Dataset entries:
####

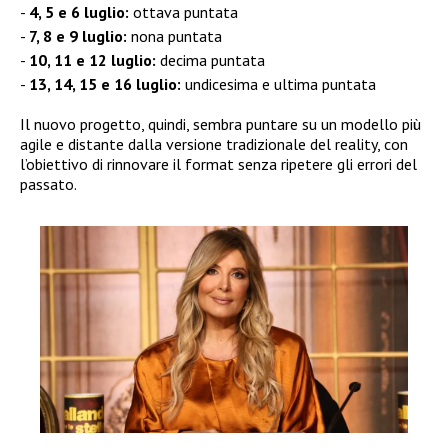
4, 5 e 6 luglio:
ottava puntata
7, 8 e 9 luglio:
nona puntata
10, 11 e 12 luglio:
decima puntata
13, 14, 15 e 16 luglio:
undicesima e ultima puntata
Il nuovo progetto, quindi, sembra puntare su un modello più
agile e distante dalla versione tradizionale del reality, con
l’obiettivo di rinnovare il format senza ripetere gli errori del
passato.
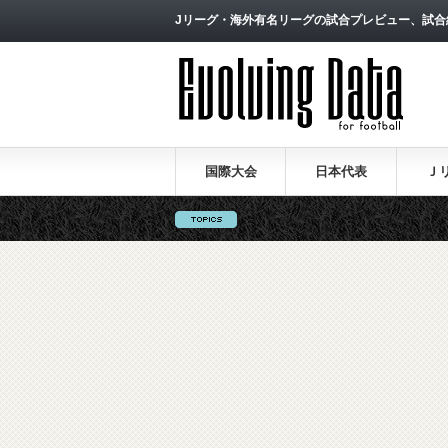
Jリーグ・海外有名リーグの試合プレビュー、試合
国際大会
日本代表
Ｊ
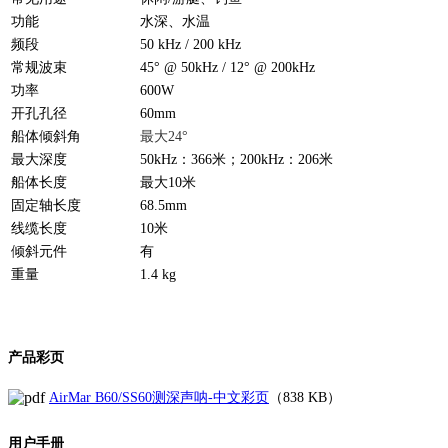
功能
水深、水温
频段
50 kHz / 200 kHz
常规波束
45° @ 50kHz / 12° @ 200kHz
功率
600W
开孔孔径
60mm
船体倾斜角
最大24°
最大深度
50kHz：366米；200kHz：206米
船体长度
最大10米
固定轴长度
68.5mm
线缆长度
10米
倾斜元件
有
重量
1.4 kg
产品彩页
AirMar B60/SS60测深声呐-中文彩页
（838 KB）
用户手册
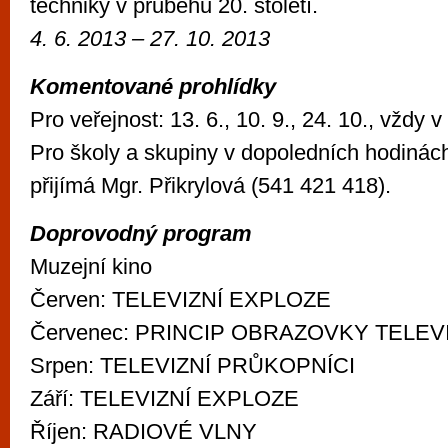
techniky v průběhu 20. století.
4. 6. 2013 – 27. 10. 2013
Komentované prohlídky
Pro veřejnost: 13. 6., 10. 9., 24. 10., vždy 
Pro školy a skupiny v dopoledních hodinác
přijímá Mgr. Přikrylová (541 421 418).
Doprovodný program
Muzejní kino
Červen: TELEVIZNÍ EXPLOZE
Červenec: PRINCIP OBRAZOVKY TELEV
Srpen: TELEVIZNÍ PRŮKOPNÍCI
Září: TELEVIZNÍ EXPLOZE
Říjen: RADIOVÉ VLNY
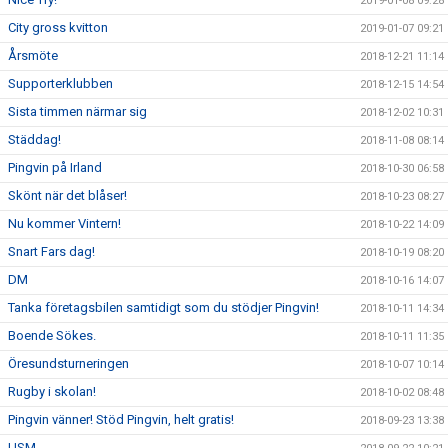
2019-01-08 09:28
City gross kvitton
2019-01-07 09:21
Årsmöte
2018-12-21 11:14
Supporterklubben
2018-12-15 14:54
Sista timmen närmar sig
2018-12-02 10:31
Städdag!
2018-11-08 08:14
Pingvin på Irland
2018-10-30 06:58
Skönt när det blåser!
2018-10-23 08:27
Nu kommer Vintern!
2018-10-22 14:09
Snart Fars dag!
2018-10-19 08:20
DM
2018-10-16 14:07
Tanka företagsbilen samtidigt som du stödjer Pingvin!
2018-10-11 14:34
Boende Sökes.
2018-10-11 11:35
Öresundsturneringen
2018-10-07 10:14
Rugby i skolan!
2018-10-02 08:48
Pingvin vänner! Stöd Pingvin, helt gratis!
2018-09-23 13:38
USM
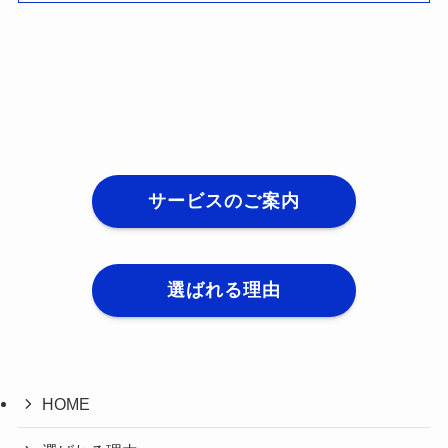
サービスのご案内
選ばれる理由
HOME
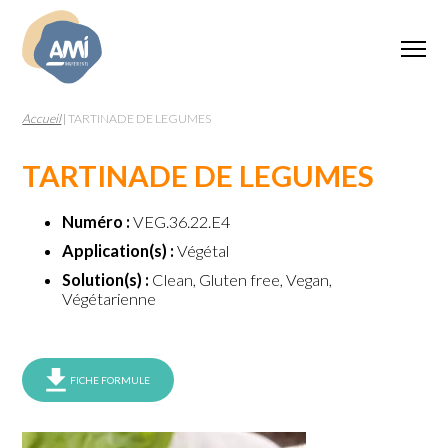
Accueil
|
TARTINADE DE LEGUMES
TARTINADE DE LEGUMES
Numéro :
VEG.36.22.E4
Application(s) :
Végétal
Solution(s) :
Clean, Gluten free, Vegan,
Végétarienne
FICHE FORMULE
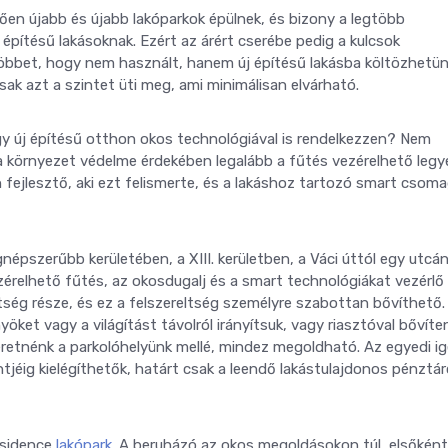
n újabb és újabb lakóparkok épülnek, és bizony a legtöbb
j építésű lakásoknak. Ezért az árért cserébe pedig a kulcsok
öbbet, hogy nem használt, hanem új építésű lakásba költözhetün
k azt a szintet üti meg, ami minimálisan elvárható.
y új építésű otthon okos technológiával is rendelkezzen? Nem
a környezet védelme érdekében legalább a fűtés vezérelhető legy
 fejlesztő, aki ezt felismerte, és a lakáshoz tartozó smart csom
épszerűbb kerületében, a XIII. kerületben, a Váci úttól egy utcán
zérelhető fűtés, az okosdugalj és a smart technológiákat vezérlő
tség része, és ez a felszereltség személyre szabottan bővíthető.
yöket vagy a világítást távolról irányítsuk, vagy riasztóval bővíte
zeretnénk a parkolóhelyünk mellé, mindez megoldható. Az egyedi i
intjéig kielégíthetők, határt csak a leendő lakástulajdonos pénztár
esidence
lakópark
. A beruházó az okos megoldásokon túl, elsőként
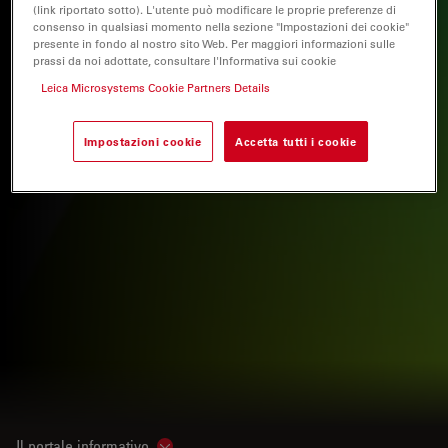
(link riportato sotto). L'utente può modificare le proprie preferenze di
consenso in qualsiasi momento nella sezione "Impostazioni dei cookie"
presente in fondo al nostro sito Web. Per maggiori informazioni sulle
prassi da noi adottate, consultare l'Informativa sui cookie
Leica Microsystems Cookie Partners Details
Impostazioni cookie
Accetta tutti i cookie
Il portale informativo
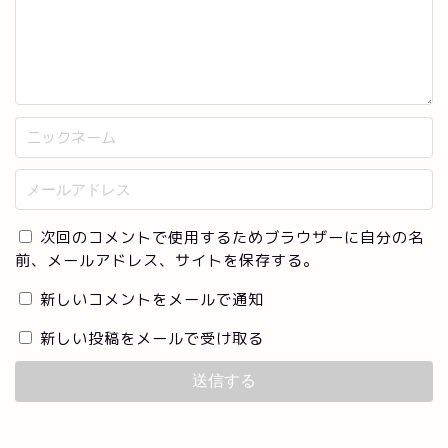
次回のコメントで使用するためブラウザーに自分の名
前、メールアドレス、サイトを保存する。
新しいコメントをメールで通知
新しい投稿をメールで受け取る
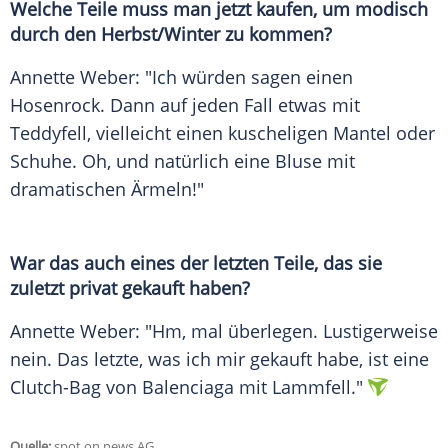
Welche Teile muss man jetzt kaufen, um modisch
durch den Herbst/Winter zu kommen?
Annette Weber: "Ich würden sagen einen
Hosenrock. Dann auf jeden Fall etwas mit
Teddyfell
, vielleicht einen kuscheligen
Mantel
oder
Schuhe
. Oh, und natürlich eine Bluse mit
dramatischen Ärmeln!"
War das auch eines der letzten Teile, das sie
zuletzt privat gekauft haben?
Annette Weber: "Hm, mal überlegen. Lustigerweise
nein. Das letzte, was ich mir gekauft habe, ist eine
Clutch-Bag von
Balenciaga
mit Lammfell."
Quelle:
spot on news AG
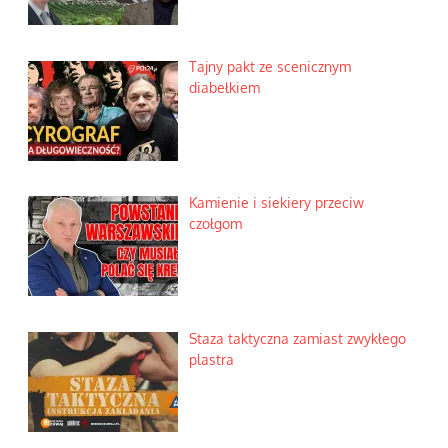
Tajny pakt ze scenicznym
diabełkiem
Kamienie i siekiery przeciw
czołgom
Staza taktyczna zamiast zwykłego
plastra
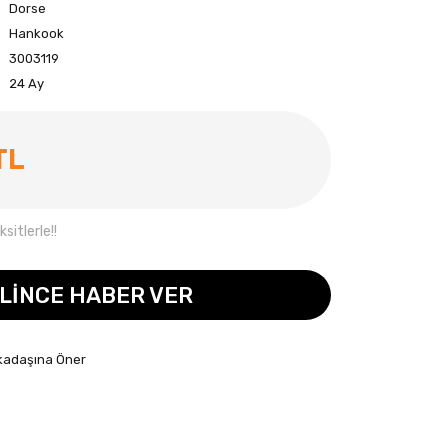
Dorse
Hankook
3003119
24 Ay
TL
sitlerle!!
LİNCE HABER VER
kadaşına Öner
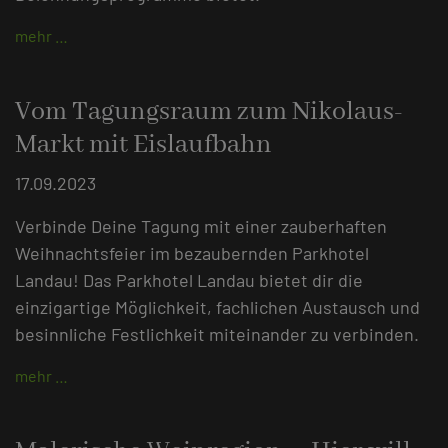
mehr …
Vom Tagungsraum zum Nikolaus-
Markt mit Eislaufbahn
17.09.2023
Verbinde Deine Tagung mit einer zauberhaften
Weihnachtsfeier im bezaubernden Parkhotel
Landau! Das Parkhotel Landau bietet dir die
einzigartige Möglichkeit, fachlichen Austausch und
besinnliche Festlichkeit miteinander zu verbinden.
mehr …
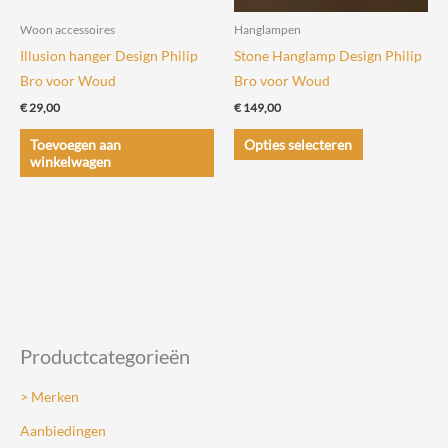
de
Woon accessoires
Hanglampen
productpagina
Illusion hanger Design Philip
Stone Hanglamp Design Philip
Bro voor Woud
Bro voor Woud
€
29,00
€
149,00
Dit
Toevoegen aan
Opties selecteren
product
winkelwagen
heeft
meerdere
variaties.
Deze
optie
kan
gekozen
Productcategorieën
worden
op
> Merken
de
Aanbiedingen
productpagin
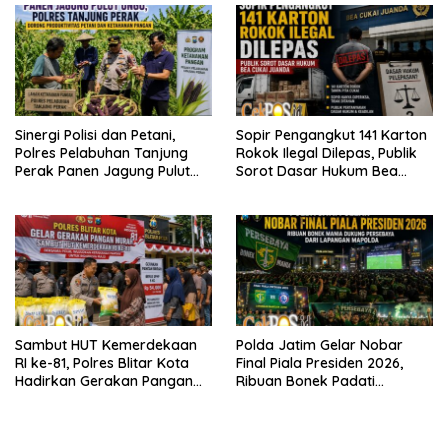
Sinergi Polisi dan Petani,
Sopir Pengangkut 141 Karton
Polres Pelabuhan Tanjung
Rokok Ilegal Dilepas, Publik
Perak Panen Jagung Pulut
Sorot Dasar Hukum Bea
Ketan Ungu
Cukai Juanda
Sambut HUT Kemerdekaan
Polda Jatim Gelar Nobar
RI ke-81, Polres Blitar Kota
Final Piala Presiden 2026,
Hadirkan Gerakan Pangan
Ribuan Bonek Padati
Murah untuk Masyarakat
Lapangan Mapolda Dukung
Persebaya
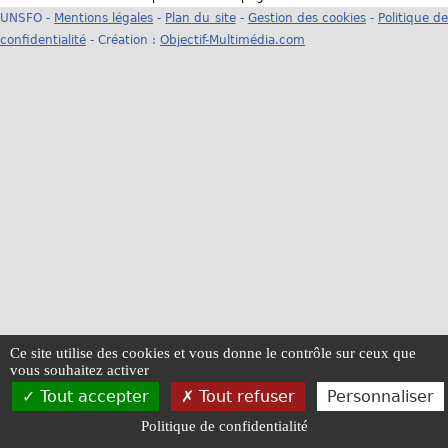
UNSFO -
Mentions légales
-
Plan du site
-
Gestion des cookies
-
Politique d
u
confidentialité
- Création :
Objectif-Multimédia.com
s
ê
t
e
s
i
c
i
Ce site utilise des cookies et vous donne le contrôle sur ceux que
vous souhaitez activer
Tout accepter
Tout refuser
Personnaliser
Politique de confidentialité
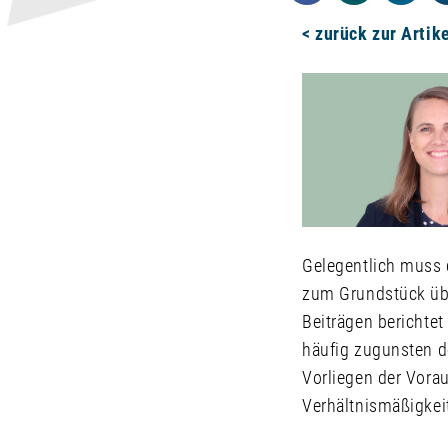
< zurück zur Artik
Gelegentlich muss 
zum Grundstück über
Beiträgen berichtet
häufig zugunsten de
Vorliegen der Vorau
Verhältnismäßigkei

####

Your answer should be the lines above, from the line containing "k azt a szintet" up to and including the line containing "épszerűbb kerületében, a", reproduced exactly and with nothing else.

■ Solved problem
k azt a szintet üti meg, ami minimálisan elvárható.
y új építésű otthon okos technológiával is rendelkezzen? Nem
a környezet védelme érdekében legalább a fűtés vezérelhető legy
 fejlesztő, aki ezt felismerte, és a lakáshoz tartozó smart csom
épszerűbb kerületében, a XIII. kerületben, a Váci úttól egy utcán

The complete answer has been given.